RECORDS FOR THIS TASK:

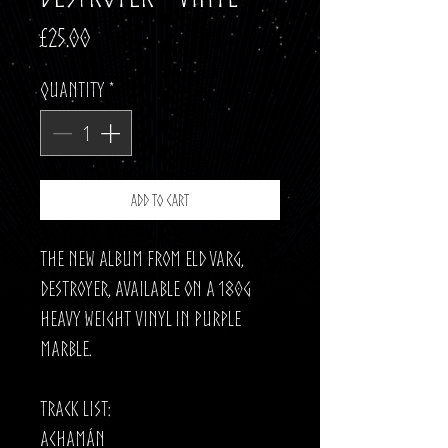
Price
£25.00
Quantity
*
Add to Cart
The new album from Eld Varg,
Destroyer, available on a 180g
Heavy Weight Vinyl in Purple
Marble.
Track List:
Achamán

YOUR GOAL:
The expected output is the whole listing, word for word, minus its pictures.

ANSWER SECTION:
Price
£25.00
Quantity
*
Add to Cart
The new album from Eld Varg,
Destroyer, available on a 180g
Heavy Weight Vinyl in Purple
Marble.
Track List:
Achamán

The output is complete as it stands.